Records drawn from a dataset:
BEGIN

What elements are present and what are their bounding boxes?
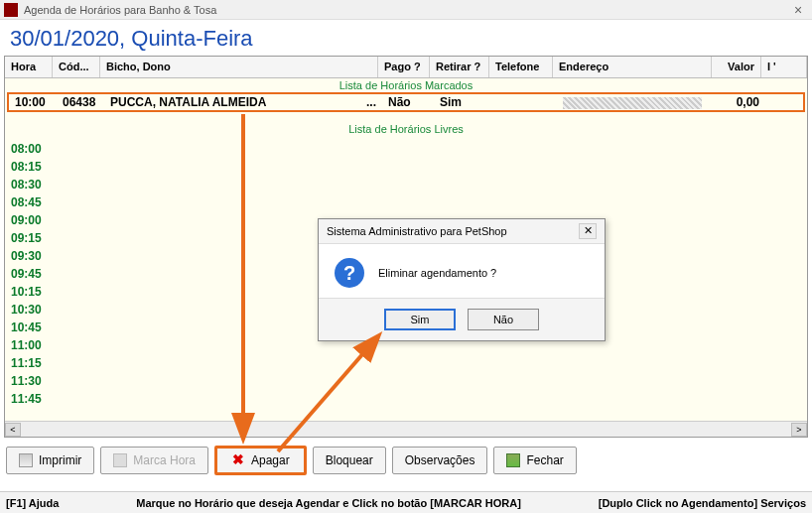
list-item[interactable]: 11:30 (11, 372, 807, 390)
list-item[interactable]: 11:45 (11, 390, 807, 408)
dialog-title: Sistema Administrativo para PetShop (327, 225, 507, 237)
col-hora[interactable]: Hora (5, 57, 53, 77)
col-valor[interactable]: Valor (712, 57, 761, 77)
list-item[interactable]: 08:00 (11, 140, 807, 158)
cell-bicho: PUCCA, NATALIA ALMEIDA (104, 93, 360, 111)
cell-last (765, 100, 803, 104)
notes-button[interactable]: Observações (392, 447, 488, 474)
close-button[interactable]: Fechar (493, 447, 576, 474)
section-booked-label: Lista de Horários Marcados (5, 78, 807, 92)
horizontal-scrollbar[interactable]: < > (5, 421, 807, 437)
close-icon[interactable]: × (788, 2, 808, 18)
list-item[interactable]: 08:15 (11, 158, 807, 176)
section-free-label: Lista de Horários Livres (5, 122, 807, 136)
col-telefone[interactable]: Telefone (489, 57, 553, 77)
block-button[interactable]: Bloquear (313, 447, 386, 474)
dialog-buttons: Sim Não (319, 299, 605, 340)
dialog-titlebar: Sistema Administrativo para PetShop ✕ (319, 219, 605, 243)
delete-button[interactable]: ✖ Apagar (214, 446, 307, 475)
door-icon (506, 453, 520, 467)
col-pago[interactable]: Pago ? (378, 57, 430, 77)
window-titlebar: Agenda de Horários para Banho & Tosa × (0, 0, 812, 20)
cell-dots: ... (360, 93, 382, 111)
cell-hora: 10:00 (9, 93, 57, 111)
calendar-icon (113, 453, 127, 467)
dialog-yes-button[interactable]: Sim (384, 309, 456, 330)
cell-pago: Não (382, 93, 434, 111)
cell-valor: 0,00 (716, 93, 765, 111)
scroll-left-icon[interactable]: < (5, 423, 21, 437)
printer-icon (19, 453, 33, 467)
list-item[interactable]: 08:45 (11, 193, 807, 211)
question-icon: ? (335, 258, 364, 288)
status-mid: Marque no Horário que deseja Agendar e C… (59, 497, 598, 509)
dialog-message: Eliminar agendamento ? (378, 267, 496, 279)
dialog-close-icon[interactable]: ✕ (579, 223, 597, 239)
col-retirar[interactable]: Retirar ? (430, 57, 489, 77)
cell-endereco (557, 93, 716, 111)
cell-retirar: Sim (434, 93, 493, 111)
col-bicho[interactable]: Bicho, Dono (100, 57, 378, 77)
date-heading: 30/01/2020, Quinta-Feira (0, 20, 812, 56)
status-bar: [F1] Ajuda Marque no Horário que deseja … (0, 491, 812, 513)
col-endereco[interactable]: Endereço (553, 57, 712, 77)
dialog-body: ? Eliminar agendamento ? (319, 243, 605, 299)
table-row[interactable]: 10:00 06438 PUCCA, NATALIA ALMEIDA ... N… (7, 92, 805, 112)
confirm-dialog: Sistema Administrativo para PetShop ✕ ? … (318, 218, 606, 341)
mark-hour-button: Marca Hora (100, 447, 208, 474)
col-last[interactable]: I ' (761, 57, 807, 77)
block-label: Bloquear (326, 453, 373, 467)
window-title: Agenda de Horários para Banho & Tosa (24, 4, 788, 16)
print-label: Imprimir (39, 453, 81, 467)
col-cod[interactable]: Cód... (53, 57, 100, 77)
redacted-block (563, 97, 702, 109)
print-button[interactable]: Imprimir (6, 447, 94, 474)
list-item[interactable]: 11:15 (11, 354, 807, 372)
delete-label: Apagar (251, 453, 290, 467)
app-icon (4, 3, 18, 17)
status-left: [F1] Ajuda (6, 497, 59, 509)
list-item[interactable]: 08:30 (11, 176, 807, 193)
cell-cod: 06438 (57, 93, 104, 111)
close-label: Fechar (526, 453, 563, 467)
cell-telefone (493, 100, 557, 104)
dialog-no-button[interactable]: Não (468, 309, 539, 330)
x-icon: ✖ (231, 453, 245, 467)
table-header: Hora Cód... Bicho, Dono Pago ? Retirar ?… (5, 57, 807, 78)
notes-label: Observações (405, 453, 475, 467)
toolbar: Imprimir Marca Hora ✖ Apagar Bloquear Ob… (0, 438, 812, 483)
status-right: [Duplo Click no Agendamento] Serviços (599, 497, 806, 509)
scroll-right-icon[interactable]: > (791, 423, 807, 437)
mark-label: Marca Hora (133, 453, 196, 467)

END

Exercise objective: All records above are to be printed exactly, minus the pictures they contain.

Task solution:
What elements are present and what are their bounding boxes?
list-item[interactable]: 11:30 (11, 372, 807, 390)
list-item[interactable]: 11:45 (11, 390, 807, 408)
dialog-title: Sistema Administrativo para PetShop (327, 225, 507, 237)
col-hora[interactable]: Hora (5, 57, 53, 77)
col-valor[interactable]: Valor (712, 57, 761, 77)
list-item[interactable]: 08:00 (11, 140, 807, 158)
cell-bicho: PUCCA, NATALIA ALMEIDA (104, 93, 360, 111)
cell-last (765, 100, 803, 104)
notes-button[interactable]: Observações (392, 447, 488, 474)
close-button[interactable]: Fechar (493, 447, 576, 474)
section-booked-label: Lista de Horários Marcados (5, 78, 807, 92)
horizontal-scrollbar[interactable]: < > (5, 421, 807, 437)
close-icon[interactable]: × (788, 2, 808, 18)
list-item[interactable]: 08:15 (11, 158, 807, 176)
section-free-label: Lista de Horários Livres (5, 122, 807, 136)
col-telefone[interactable]: Telefone (489, 57, 553, 77)
block-button[interactable]: Bloquear (313, 447, 386, 474)
dialog-buttons: Sim Não (319, 299, 605, 340)
dialog-titlebar: Sistema Administrativo para PetShop ✕ (319, 219, 605, 243)
delete-button[interactable]: ✖ Apagar (214, 446, 307, 475)
door-icon (506, 453, 520, 467)
col-pago[interactable]: Pago ? (378, 57, 430, 77)
window-titlebar: Agenda de Horários para Banho & Tosa × (0, 0, 812, 20)
cell-dots: ... (360, 93, 382, 111)
cell-hora: 10:00 (9, 93, 57, 111)
calendar-icon (113, 453, 127, 467)
dialog-yes-button[interactable]: Sim (384, 309, 456, 330)
cell-pago: Não (382, 93, 434, 111)
cell-valor: 0,00 (716, 93, 765, 111)
scroll-left-icon[interactable]: < (5, 423, 21, 437)
printer-icon (19, 453, 33, 467)
list-item[interactable]: 08:45 (11, 193, 807, 211)
question-icon: ? (335, 258, 364, 288)
status-mid: Marque no Horário que deseja Agendar e C… (59, 497, 598, 509)
dialog-message: Eliminar agendamento ? (378, 267, 496, 279)
dialog-close-icon[interactable]: ✕ (579, 223, 597, 239)
col-retirar[interactable]: Retirar ? (430, 57, 489, 77)
cell-endereco (557, 93, 716, 111)
cell-retirar: Sim (434, 93, 493, 111)
col-bicho[interactable]: Bicho, Dono (100, 57, 378, 77)
date-heading: 30/01/2020, Quinta-Feira (0, 20, 812, 56)
status-bar: [F1] Ajuda Marque no Horário que deseja … (0, 491, 812, 513)
col-endereco[interactable]: Endereço (553, 57, 712, 77)
dialog-body: ? Eliminar agendamento ? (319, 243, 605, 299)
table-row[interactable]: 10:00 06438 PUCCA, NATALIA ALMEIDA ... N… (7, 92, 805, 112)
confirm-dialog: Sistema Administrativo para PetShop ✕ ? … (318, 218, 606, 341)
mark-hour-button: Marca Hora (100, 447, 208, 474)
col-last[interactable]: I ' (761, 57, 807, 77)
block-label: Bloquear (326, 453, 373, 467)
window-title: Agenda de Horários para Banho & Tosa (24, 4, 788, 16)
print-label: Imprimir (39, 453, 81, 467)
col-cod[interactable]: Cód... (53, 57, 100, 77)
redacted-block (563, 97, 702, 109)
print-button[interactable]: Imprimir (6, 447, 94, 474)
list-item[interactable]: 11:15 (11, 354, 807, 372)
delete-label: Apagar (251, 453, 290, 467)
app-icon (4, 3, 18, 17)
status-left: [F1] Ajuda (6, 497, 59, 509)
list-item[interactable]: 08:30 (11, 176, 807, 193)
cell-cod: 06438 (57, 93, 104, 111)
close-label: Fechar (526, 453, 563, 467)
cell-telefone (493, 100, 557, 104)
dialog-no-button[interactable]: Não (468, 309, 539, 330)
x-icon: ✖ (231, 453, 245, 467)
table-header: Hora Cód... Bicho, Dono Pago ? Retirar ?… (5, 57, 807, 78)
notes-label: Observações (405, 453, 475, 467)
toolbar: Imprimir Marca Hora ✖ Apagar Bloquear Ob… (0, 438, 812, 483)
status-right: [Duplo Click no Agendamento] Serviços (599, 497, 806, 509)
scroll-right-icon[interactable]: > (791, 423, 807, 437)
mark-label: Marca Hora (133, 453, 196, 467)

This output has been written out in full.